We've mentioned some useful things we can do with the key() function, so now we'll build some stylesheets that use it. Our first stylesheet will list all definitions written in a particular language. We'll go through the various parts of the stylesheet, explaining all the things we had to add to make everything work. The first thing we'll do, of course, is define the key() function:

<xsl:key name="language-index" match="defn" use="@language"/>

Notice that the match attribute we used was the simple element name defn. This tells the XSLT processor to match all <defn> elements at all levels of the document. Because of the structure of our document, we could have written match="/glossary/glentry/defn", as well. Although this XPath expression is more restrictive, it matches the same elements because all <defn> elements must appear inside <glentry> elements, which in turn appear inside the <glossary> element.

Next, we set up our stylesheet to determine what value of the language attribute we're searching for. We'll do this with a global <xsl:param> element:

<xsl:param name="targetLanguage"/>

Recall from our earlier discussion of the <xsl:param> element that any top-level <xsl:param> is a global parameter to the stylesheet and may be set or initialized from outside the stylesheet. The way to do this varies from one XSLT processor to another. Here's how it's done with Xalan. (The command should be on one line.)
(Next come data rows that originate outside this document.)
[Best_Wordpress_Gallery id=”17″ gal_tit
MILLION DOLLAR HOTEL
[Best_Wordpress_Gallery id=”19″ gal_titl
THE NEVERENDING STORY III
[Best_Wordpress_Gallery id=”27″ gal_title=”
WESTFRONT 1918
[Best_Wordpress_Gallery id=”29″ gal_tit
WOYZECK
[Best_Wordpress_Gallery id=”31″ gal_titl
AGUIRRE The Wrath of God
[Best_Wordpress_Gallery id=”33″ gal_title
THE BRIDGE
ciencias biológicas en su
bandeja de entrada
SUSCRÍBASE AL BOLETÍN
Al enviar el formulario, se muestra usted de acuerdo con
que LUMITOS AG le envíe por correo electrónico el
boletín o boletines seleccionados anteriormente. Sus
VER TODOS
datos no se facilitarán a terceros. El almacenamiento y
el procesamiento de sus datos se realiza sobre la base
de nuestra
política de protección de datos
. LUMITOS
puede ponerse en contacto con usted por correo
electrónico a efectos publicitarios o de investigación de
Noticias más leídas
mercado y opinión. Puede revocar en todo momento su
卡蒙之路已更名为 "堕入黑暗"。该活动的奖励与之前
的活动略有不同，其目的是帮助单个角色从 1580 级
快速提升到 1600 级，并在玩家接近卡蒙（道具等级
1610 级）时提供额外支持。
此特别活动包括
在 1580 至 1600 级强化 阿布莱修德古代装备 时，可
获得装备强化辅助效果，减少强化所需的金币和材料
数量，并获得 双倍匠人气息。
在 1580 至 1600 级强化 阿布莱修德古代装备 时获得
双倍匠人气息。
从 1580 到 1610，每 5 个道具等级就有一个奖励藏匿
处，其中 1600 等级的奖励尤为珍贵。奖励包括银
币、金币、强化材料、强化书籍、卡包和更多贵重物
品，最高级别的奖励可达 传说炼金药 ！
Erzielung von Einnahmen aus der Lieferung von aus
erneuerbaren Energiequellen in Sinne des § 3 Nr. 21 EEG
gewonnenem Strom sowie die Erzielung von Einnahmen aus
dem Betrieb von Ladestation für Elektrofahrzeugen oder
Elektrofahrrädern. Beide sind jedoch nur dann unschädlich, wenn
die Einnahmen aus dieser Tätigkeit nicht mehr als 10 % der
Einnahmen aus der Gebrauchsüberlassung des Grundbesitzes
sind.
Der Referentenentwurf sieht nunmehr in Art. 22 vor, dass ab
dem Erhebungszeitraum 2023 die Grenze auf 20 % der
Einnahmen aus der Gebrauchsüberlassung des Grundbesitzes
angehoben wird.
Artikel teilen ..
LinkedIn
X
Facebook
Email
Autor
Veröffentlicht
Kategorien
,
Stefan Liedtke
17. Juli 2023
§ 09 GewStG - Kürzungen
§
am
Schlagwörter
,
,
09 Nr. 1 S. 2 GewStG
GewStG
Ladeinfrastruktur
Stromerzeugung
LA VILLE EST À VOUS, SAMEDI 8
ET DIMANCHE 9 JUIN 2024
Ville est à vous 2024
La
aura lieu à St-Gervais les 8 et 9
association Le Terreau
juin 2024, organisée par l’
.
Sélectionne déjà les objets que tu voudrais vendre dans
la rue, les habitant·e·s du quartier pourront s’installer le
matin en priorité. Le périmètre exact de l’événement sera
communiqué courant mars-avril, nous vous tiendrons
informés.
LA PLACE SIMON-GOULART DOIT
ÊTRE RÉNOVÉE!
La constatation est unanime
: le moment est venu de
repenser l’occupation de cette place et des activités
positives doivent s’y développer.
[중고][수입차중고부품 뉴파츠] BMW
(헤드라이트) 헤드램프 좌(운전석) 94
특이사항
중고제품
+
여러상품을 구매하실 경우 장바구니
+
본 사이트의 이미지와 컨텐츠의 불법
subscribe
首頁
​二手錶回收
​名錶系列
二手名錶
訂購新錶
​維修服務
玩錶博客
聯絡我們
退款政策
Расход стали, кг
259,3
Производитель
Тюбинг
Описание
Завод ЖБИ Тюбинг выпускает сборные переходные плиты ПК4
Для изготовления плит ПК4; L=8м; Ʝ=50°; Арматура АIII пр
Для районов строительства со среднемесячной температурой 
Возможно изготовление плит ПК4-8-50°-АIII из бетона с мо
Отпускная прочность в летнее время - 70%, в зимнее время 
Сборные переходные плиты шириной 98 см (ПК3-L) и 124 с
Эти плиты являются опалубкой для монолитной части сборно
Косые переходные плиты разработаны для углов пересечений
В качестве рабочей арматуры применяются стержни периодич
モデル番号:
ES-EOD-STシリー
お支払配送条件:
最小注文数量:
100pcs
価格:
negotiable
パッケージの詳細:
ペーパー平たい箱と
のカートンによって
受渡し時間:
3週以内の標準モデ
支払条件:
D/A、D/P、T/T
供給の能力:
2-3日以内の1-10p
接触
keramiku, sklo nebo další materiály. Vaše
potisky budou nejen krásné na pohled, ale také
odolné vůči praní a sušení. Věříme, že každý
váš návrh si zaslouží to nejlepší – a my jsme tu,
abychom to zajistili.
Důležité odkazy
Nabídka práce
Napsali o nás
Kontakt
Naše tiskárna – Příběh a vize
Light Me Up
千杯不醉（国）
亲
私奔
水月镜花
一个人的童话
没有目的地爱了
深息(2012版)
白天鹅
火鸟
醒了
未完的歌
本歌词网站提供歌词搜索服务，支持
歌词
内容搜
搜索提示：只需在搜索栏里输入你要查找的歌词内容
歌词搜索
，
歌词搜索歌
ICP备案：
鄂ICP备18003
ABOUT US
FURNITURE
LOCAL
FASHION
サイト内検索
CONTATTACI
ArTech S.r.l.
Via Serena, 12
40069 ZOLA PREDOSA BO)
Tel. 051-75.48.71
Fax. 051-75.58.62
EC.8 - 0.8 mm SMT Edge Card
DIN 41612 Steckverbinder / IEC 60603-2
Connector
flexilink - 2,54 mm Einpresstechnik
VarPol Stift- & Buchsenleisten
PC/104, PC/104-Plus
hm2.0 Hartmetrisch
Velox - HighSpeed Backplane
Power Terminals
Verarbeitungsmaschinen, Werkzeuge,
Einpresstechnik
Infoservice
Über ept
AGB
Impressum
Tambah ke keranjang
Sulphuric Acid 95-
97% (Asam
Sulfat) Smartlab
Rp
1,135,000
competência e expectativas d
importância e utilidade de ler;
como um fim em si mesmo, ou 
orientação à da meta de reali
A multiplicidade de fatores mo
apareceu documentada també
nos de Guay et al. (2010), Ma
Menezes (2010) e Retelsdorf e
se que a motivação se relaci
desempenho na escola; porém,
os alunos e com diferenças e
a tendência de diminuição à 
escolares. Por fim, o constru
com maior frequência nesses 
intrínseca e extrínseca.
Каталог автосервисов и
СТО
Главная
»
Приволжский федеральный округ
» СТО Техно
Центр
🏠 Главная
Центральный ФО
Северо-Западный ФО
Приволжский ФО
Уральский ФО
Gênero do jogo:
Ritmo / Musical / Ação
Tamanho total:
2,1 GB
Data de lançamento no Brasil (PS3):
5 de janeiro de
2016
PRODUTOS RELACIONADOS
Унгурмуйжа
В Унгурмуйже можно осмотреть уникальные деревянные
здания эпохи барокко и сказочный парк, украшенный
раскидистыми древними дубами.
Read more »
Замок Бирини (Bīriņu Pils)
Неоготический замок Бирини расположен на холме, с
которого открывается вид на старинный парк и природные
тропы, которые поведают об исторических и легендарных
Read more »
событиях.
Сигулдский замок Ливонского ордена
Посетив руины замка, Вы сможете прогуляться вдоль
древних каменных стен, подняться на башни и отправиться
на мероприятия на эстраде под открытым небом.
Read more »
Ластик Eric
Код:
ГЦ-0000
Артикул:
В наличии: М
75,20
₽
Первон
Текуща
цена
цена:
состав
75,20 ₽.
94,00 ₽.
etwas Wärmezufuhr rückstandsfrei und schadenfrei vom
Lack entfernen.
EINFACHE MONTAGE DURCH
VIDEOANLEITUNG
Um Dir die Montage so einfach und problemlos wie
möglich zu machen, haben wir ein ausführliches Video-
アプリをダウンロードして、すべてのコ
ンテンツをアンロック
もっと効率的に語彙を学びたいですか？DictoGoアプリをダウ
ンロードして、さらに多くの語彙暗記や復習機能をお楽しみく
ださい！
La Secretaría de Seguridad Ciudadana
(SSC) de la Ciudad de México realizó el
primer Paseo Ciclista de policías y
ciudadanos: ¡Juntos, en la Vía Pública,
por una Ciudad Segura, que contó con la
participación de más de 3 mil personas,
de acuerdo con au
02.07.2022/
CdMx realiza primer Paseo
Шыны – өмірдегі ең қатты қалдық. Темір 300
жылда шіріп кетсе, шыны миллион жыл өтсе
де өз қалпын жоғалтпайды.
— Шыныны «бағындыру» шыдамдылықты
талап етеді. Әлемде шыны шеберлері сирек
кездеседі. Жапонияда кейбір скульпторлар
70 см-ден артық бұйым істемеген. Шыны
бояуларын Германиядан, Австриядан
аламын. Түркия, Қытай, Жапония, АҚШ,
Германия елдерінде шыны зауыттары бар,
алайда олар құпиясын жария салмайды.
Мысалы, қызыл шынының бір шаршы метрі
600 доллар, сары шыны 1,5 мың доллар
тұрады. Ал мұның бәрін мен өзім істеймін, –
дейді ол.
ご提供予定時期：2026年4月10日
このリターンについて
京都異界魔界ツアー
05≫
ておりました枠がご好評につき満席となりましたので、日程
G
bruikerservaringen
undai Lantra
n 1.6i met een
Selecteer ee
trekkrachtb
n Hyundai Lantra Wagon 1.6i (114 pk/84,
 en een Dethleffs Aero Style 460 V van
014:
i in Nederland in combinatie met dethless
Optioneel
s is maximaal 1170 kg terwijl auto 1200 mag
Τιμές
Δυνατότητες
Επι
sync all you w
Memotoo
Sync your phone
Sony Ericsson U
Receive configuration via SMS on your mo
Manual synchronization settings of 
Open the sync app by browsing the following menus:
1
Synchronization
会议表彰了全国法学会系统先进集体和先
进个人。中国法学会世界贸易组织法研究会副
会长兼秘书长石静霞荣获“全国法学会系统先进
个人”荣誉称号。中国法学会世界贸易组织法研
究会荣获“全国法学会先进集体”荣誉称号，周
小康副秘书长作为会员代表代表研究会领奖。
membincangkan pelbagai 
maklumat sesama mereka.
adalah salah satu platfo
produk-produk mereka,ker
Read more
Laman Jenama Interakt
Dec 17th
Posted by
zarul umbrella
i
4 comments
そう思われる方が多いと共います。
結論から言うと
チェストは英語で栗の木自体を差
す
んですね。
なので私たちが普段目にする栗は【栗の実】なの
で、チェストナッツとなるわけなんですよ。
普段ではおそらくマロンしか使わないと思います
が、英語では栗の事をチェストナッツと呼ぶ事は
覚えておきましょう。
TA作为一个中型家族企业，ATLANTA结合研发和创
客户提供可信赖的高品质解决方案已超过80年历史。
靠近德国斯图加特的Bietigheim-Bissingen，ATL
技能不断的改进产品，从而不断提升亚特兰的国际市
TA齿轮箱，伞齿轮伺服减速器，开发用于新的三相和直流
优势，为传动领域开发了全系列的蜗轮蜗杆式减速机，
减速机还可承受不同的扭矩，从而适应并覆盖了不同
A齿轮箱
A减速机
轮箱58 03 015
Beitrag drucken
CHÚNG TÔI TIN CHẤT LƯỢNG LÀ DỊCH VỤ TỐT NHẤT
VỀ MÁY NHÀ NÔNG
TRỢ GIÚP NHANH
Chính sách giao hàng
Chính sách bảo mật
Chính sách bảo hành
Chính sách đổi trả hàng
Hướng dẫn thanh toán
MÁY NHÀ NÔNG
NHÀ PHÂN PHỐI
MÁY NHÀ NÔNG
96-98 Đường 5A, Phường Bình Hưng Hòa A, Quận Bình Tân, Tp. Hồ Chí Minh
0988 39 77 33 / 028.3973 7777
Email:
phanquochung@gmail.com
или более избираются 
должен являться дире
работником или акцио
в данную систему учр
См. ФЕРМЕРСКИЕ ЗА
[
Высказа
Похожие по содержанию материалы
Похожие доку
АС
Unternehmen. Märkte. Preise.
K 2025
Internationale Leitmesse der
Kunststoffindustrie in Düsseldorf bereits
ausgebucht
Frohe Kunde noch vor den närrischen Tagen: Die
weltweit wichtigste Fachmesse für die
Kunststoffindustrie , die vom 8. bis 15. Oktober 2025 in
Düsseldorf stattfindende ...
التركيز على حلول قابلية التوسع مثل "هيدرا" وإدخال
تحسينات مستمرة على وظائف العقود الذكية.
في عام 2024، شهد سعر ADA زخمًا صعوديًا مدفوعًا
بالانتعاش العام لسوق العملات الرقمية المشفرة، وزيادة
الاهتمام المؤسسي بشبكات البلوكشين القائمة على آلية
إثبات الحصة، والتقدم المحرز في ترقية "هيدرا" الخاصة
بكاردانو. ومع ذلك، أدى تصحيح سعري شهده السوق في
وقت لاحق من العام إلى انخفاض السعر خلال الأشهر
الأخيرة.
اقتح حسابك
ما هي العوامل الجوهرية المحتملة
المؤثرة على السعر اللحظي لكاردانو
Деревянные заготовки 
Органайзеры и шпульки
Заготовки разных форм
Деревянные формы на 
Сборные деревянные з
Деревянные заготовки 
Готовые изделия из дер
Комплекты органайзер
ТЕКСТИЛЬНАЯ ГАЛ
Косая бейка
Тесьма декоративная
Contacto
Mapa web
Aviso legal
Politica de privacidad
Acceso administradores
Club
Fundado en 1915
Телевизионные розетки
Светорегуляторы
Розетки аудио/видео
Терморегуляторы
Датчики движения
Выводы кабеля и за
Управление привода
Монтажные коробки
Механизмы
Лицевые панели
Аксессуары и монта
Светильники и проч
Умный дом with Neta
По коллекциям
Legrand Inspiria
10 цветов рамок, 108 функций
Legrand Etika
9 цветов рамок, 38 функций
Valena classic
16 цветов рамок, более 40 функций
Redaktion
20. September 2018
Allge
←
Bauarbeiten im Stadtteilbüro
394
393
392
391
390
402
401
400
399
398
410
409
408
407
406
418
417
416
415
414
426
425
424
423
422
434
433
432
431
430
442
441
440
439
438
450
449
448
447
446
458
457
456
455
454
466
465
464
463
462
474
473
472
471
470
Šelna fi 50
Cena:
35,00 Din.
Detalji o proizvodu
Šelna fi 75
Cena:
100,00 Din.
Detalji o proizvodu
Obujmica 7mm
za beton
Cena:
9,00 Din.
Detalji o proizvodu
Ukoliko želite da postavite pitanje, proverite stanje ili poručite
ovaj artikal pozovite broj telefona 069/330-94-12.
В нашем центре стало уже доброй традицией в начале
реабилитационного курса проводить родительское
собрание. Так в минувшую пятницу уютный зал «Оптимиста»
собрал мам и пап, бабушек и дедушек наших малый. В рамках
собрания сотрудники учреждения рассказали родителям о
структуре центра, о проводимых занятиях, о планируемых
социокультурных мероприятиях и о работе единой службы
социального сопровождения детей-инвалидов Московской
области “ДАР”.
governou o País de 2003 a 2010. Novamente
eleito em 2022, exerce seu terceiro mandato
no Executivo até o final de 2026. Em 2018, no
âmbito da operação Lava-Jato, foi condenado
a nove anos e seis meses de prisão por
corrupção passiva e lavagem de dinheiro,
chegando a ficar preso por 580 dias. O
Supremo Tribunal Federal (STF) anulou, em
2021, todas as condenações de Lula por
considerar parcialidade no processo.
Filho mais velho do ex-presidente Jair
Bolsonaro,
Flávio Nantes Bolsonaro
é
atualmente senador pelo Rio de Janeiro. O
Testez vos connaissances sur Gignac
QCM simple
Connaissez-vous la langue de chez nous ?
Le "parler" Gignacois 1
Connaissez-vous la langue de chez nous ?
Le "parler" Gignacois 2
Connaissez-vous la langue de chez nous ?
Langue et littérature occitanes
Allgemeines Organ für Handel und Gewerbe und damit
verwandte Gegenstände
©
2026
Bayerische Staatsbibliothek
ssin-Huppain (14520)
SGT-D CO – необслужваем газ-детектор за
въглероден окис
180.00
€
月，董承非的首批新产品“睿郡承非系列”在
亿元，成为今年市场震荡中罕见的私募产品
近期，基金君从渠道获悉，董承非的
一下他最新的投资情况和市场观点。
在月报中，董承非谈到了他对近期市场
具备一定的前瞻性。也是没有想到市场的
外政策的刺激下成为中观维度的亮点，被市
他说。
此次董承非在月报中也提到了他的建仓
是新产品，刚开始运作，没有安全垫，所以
java org.apache.xalan.xslt.Process -in moreterms.xml -xsl crossref2.xsl 
-param targetLanguage it

If you use Michael Kay's Saxon processor, the syntax looks like this:

java com.icl.saxon.StyleSheet moreterms.xml crossref2.xsl targetLanguage=it

Now that we've defined our key() function and defined a parameter to specify which language we're looking for, we need to generate our output. Here's the modified template that generates the HTML <title> and <h1> tags:

<xsl:template match="glossary">
  <html>
    <head>
      <title>
        <xsl:text>Glossary Listing: </xsl:text>
        <xsl:value-of select="key('language-index', 
          $targetLanguage)[1]/preceding-sibling::term"/>
        <xsl:text> - </xsl:text>
        <xsl:value-of select="key('language-index', 
          $targetLanguage)[last()]/preceding-sibling::term"/>
      </title>
    </head>
    <body>
      <h1>
        <xsl:text>Glossary Listing: </xsl:text>
        <xsl:value-of select="key('language-index', 
          $targetLanguage)[1]/ancestor::glentry/term"/>
        <xsl:text> - </xsl:text>
        <xsl:value-of select="key('language-index', 
          $targetLanguage)[last()]/ancestor::glentry/term"/>
      </h1>
      <xsl:for-each select="key('language-index', $targetLanguage)">
        <xsl:apply-templates select="ancestor::glentry"/>
      </xsl:for-each>
    </body>
  </html>
</xsl:template>

There are a couple of significant changes here. When we were using the id() function, it was easy to find the first and last terms in the document. Because we're now trying to list only the definitions that are written in a particular language, that won't work. Reading the XPath expressions in the <xsl:value-of> elements from left to right, we find the first and last <defn> elements returned by the key() function, then use the preceding-sibling axis to reference the <term> element that preceded it. We could also have written our XPath expressions using the ancestor axis:

<h1>
  <xsl:text>Glossary Listing: </xsl:text>
  <xsl:value-of select="key('language-index', 
    $targetLanguage)[1]/ancestor::glentry/term"/>
  <xsl:text> - </xsl:text>
  <xsl:value-of select="key('language-index', 
    $targetLanguage)[last()]/ancestor::glentry/term"/>
</h1>

Now that we've successfully generated the HTML <title> and <h1> elements, we need to process the actual definitions for the chosen language. To do this, we'll use the targetLanguage parameter. Here's how the rest of the template looks:

<xsl:for-each select="key('language-index', $targetLanguage)">
  <xsl:apply-templates select="ancestor::glentry"/>
</xsl:for-each>

In this code, we've selected all the values from the language-index key that match the targetLanguage parameter. For each one, we use the ancestor axis to select the <glentry> element. We've already written the templates that process these elements correctly, so we can just reuse them.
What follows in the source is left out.